Anyway, no one seemed to think I was funny as I entered the room, having declared that they were all wearing bandages. An allusion isn’t meaningful if one doesn’t know the original work that is referenced. No worries. I didn’t say it for them. It was to entertain myself.

So, there are six of us stuffed into a small waiting room. Four are wearing bandages on their noses, one on his chin, and one on her neck (me).

We’ve all gathered here after having Mohs surgery. Ever heard of it? I had not.

Mohs surgery is named after the doctor who developed a procedure in the late 1930’s called chemosurgery. It wasn’t well known until the 1960’s when Perry Robins, MD, studied with Dr. Mohs and developed it into a procedure called Mohs micrograghic surgery.

It’s thought to be the gold standard treatment for basal cell carcinoma and squamous cell carcinoma, the two most common types of skin cancer.

The treatment involves scraping layers of skin and testing them through the microscope. Layers are scraped and tested until the cancer is gone. The patient waits at the doctors’ office between the scraping and testing. On the morning I was there, four patients had to have only one scraping. Three others had more than one.

They tell you prior to treatment to plan on being in the office for 2-4 hours. For me it is was 3. Fortunately I was one of the four whose cancer was removed in the first scrape. The doc said my cancer was very small.

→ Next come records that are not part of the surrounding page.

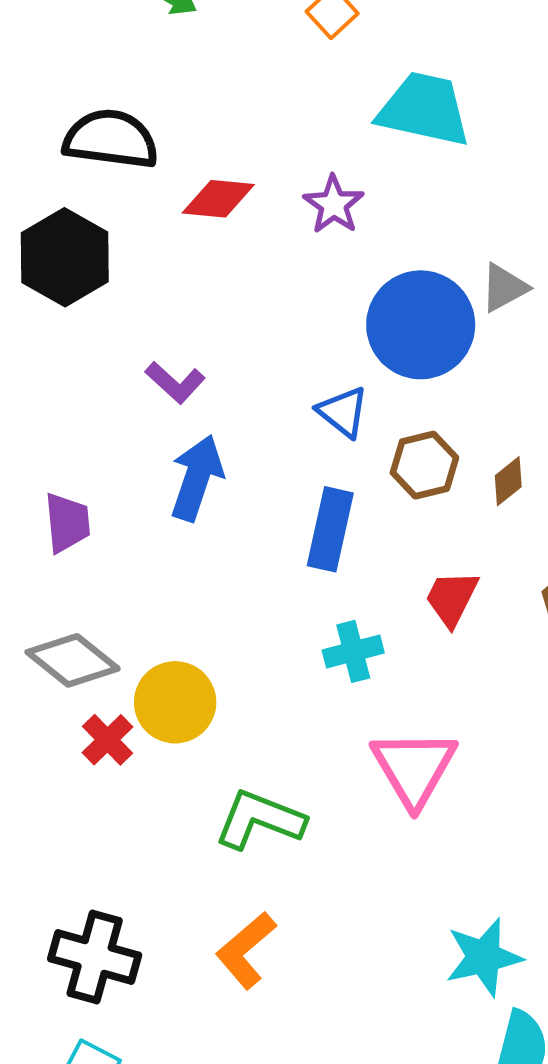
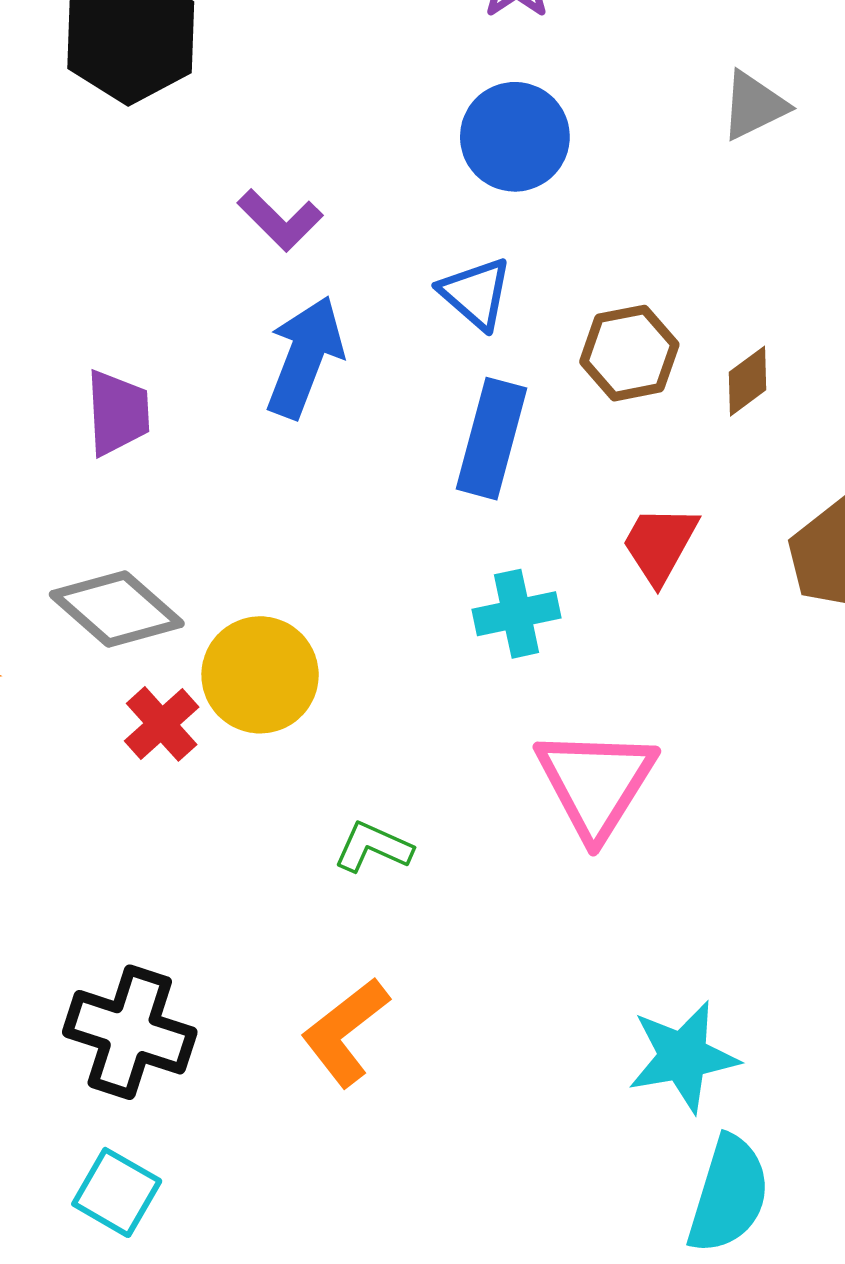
blue circle: (421, 325) -> (515, 137), moved, size x0.7
blue triangle: (343, 412) -> (476, 293), moved
green L-shape: (260, 820) -> (373, 847), size x0.6

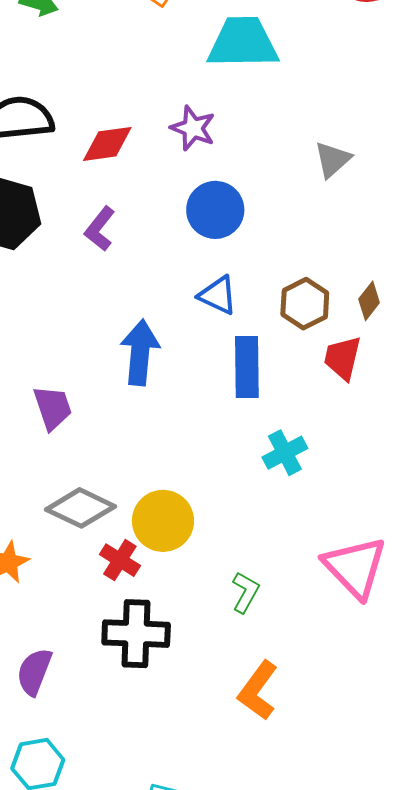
purple L-shape: (280, 220) -> (100, 229), moved, turned 99
red trapezoid: (660, 544) -> (343, 358), moved
pink triangle: (596, 783) -> (355, 567), moved
green L-shape: (373, 847) -> (245, 592), turned 111
black cross: (130, 1032) -> (136, 634), moved

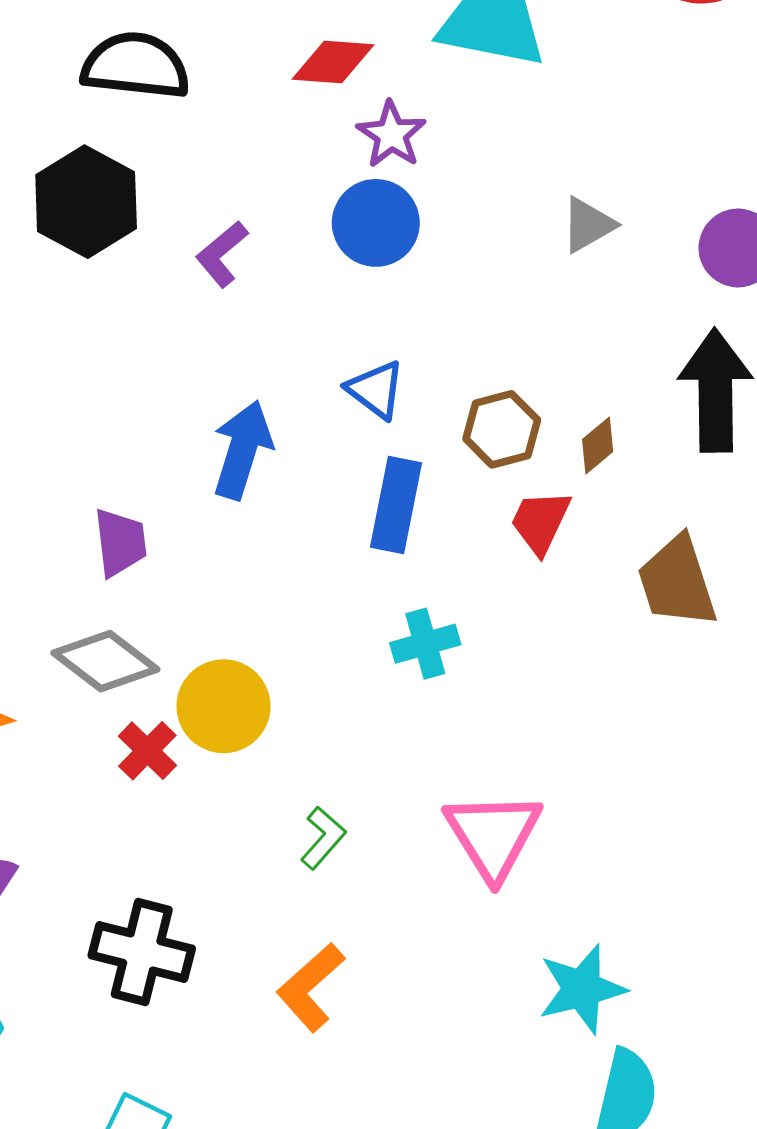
red diamond: (107, 144) -> (333, 62), moved
blue circle: (215, 210) -> (376, 223), moved
purple trapezoid: (53, 408) -> (120, 542), moved
black cross: (136, 634) -> (142, 952), moved

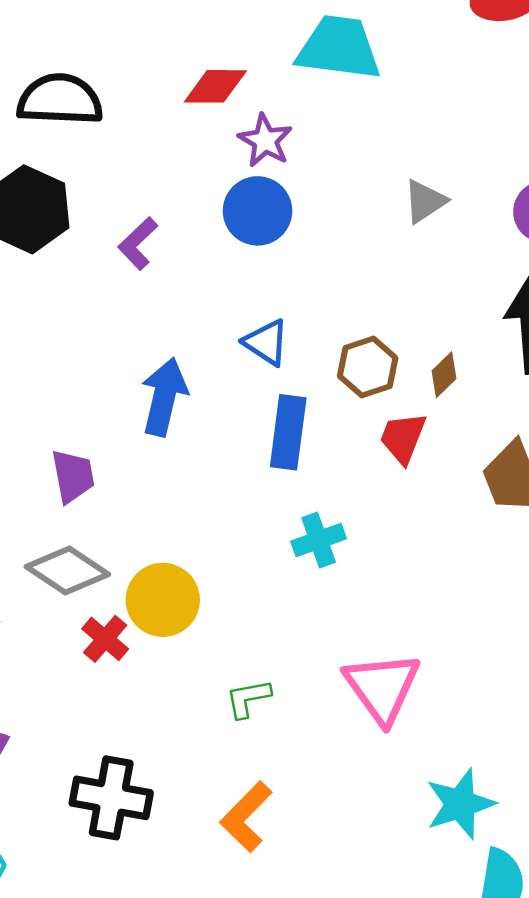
green L-shape: (323, 838) -> (248, 698), turned -138

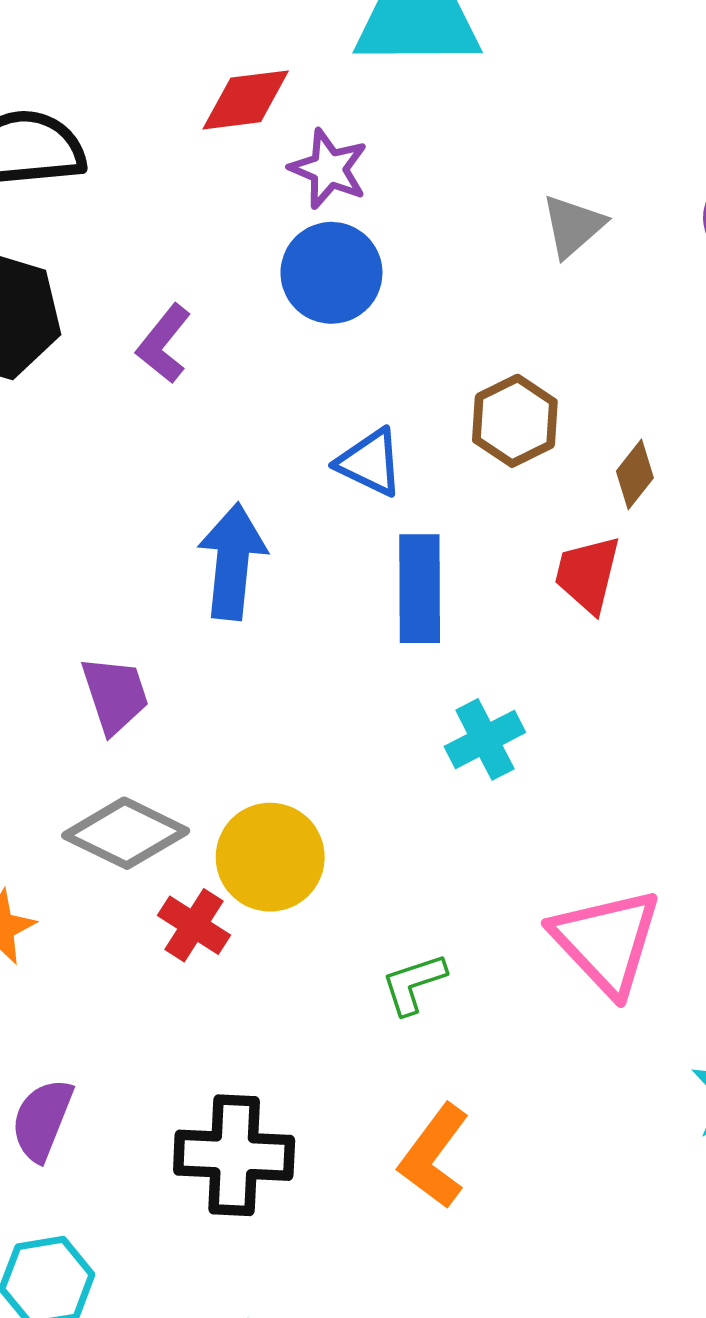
brown hexagon: (368, 367) -> (515, 421), moved

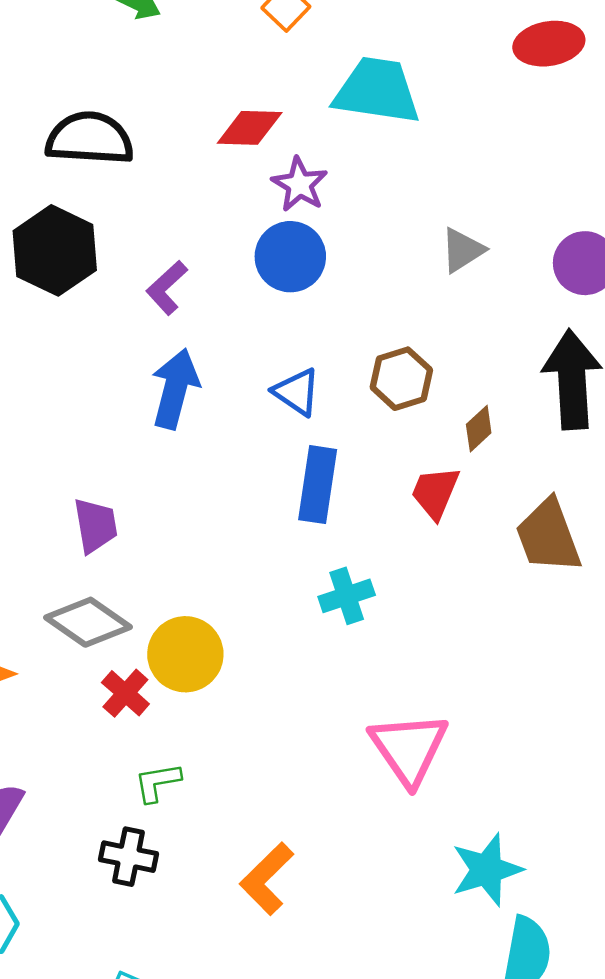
blue arrow: (232, 561) -> (175, 389), moved
green L-shape: (414, 984) -> (157, 782), moved
black cross: (234, 1155) -> (129, 857), size x0.7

Two weeks ago I went to the dermatologist for a head-to-toe check up where the doctor, or in my case, Sandy, a Physician’s Assistant (PA), looks everywhere on the outside of one’s body for things that might be skin cancer. She found a tiny pinkish grey “freckle” on my neck that she said might be basal cell. I hadn’t ever noticed it.

She gave me a shot in my neck, injecting a local anesthesia, and scooped out a piece of skin for a biopsy. I received a call a week later to confirm that it was indeed basal cell. We scheduled the Mohs surgery for the following Monday. That was the first time I’d ever heard anyone utter the name Mohs, except for homophone Moe’s!

Since then I’ve been reading up on it. And, at the same time, checking out the doctor who would be doing my procedure. I was not intimidated by the description of the surgery. I was pleased with my doc’s creds. He trained at M.D. Anderson. Having grown up in Texas, I have long been familiar with this preeminent cancer research institute affiliated with the University of Texas Health Sciences Center in Houston. It’s the “cat’s meow.” My doc also completed a fellowship and is a graduate of the American College of Mohs Surgery. It’s the highest level of training there is for this particular procedure. OK. I feel comfortable that I’m in good hands.

The procedure was really uneventful. Once again, the most painful part was a little stick of a needle for the local anesthesia. Well, that and when they peel off the sticky-backed paper they put around the surgical site to keep it as sterile as possible. I have a few sutures that will be removed in two weeks.

I’m glad to get it over with so I don’t have to worry about the cancer. Basal cell carcinoma is the baby of all cancers and the most common of all cancers. Almost no one ever dies from basal cell. It doesn’t generally spread to any other part of the body. But, it will continue to grow and could cause disfigurement if not treated.

I encourage you to get your head-to-toe check up if you haven’t had one in a year (or ever!). I wouldn’t have noticed my little pink-grey spot for a while, I guess, had I not been seen by the PA. The check up is not embarrassing. The professionals treated me with the utmost respect and I never felt uncomfortable.

My cancer was little and not serious. But they could find melanoma which is a much more serious type of skin cancer. It can be metastatic, and lead to death if not treated early.

So, don’t delay! Get on your merry way! (to a Board Certified dermatologist).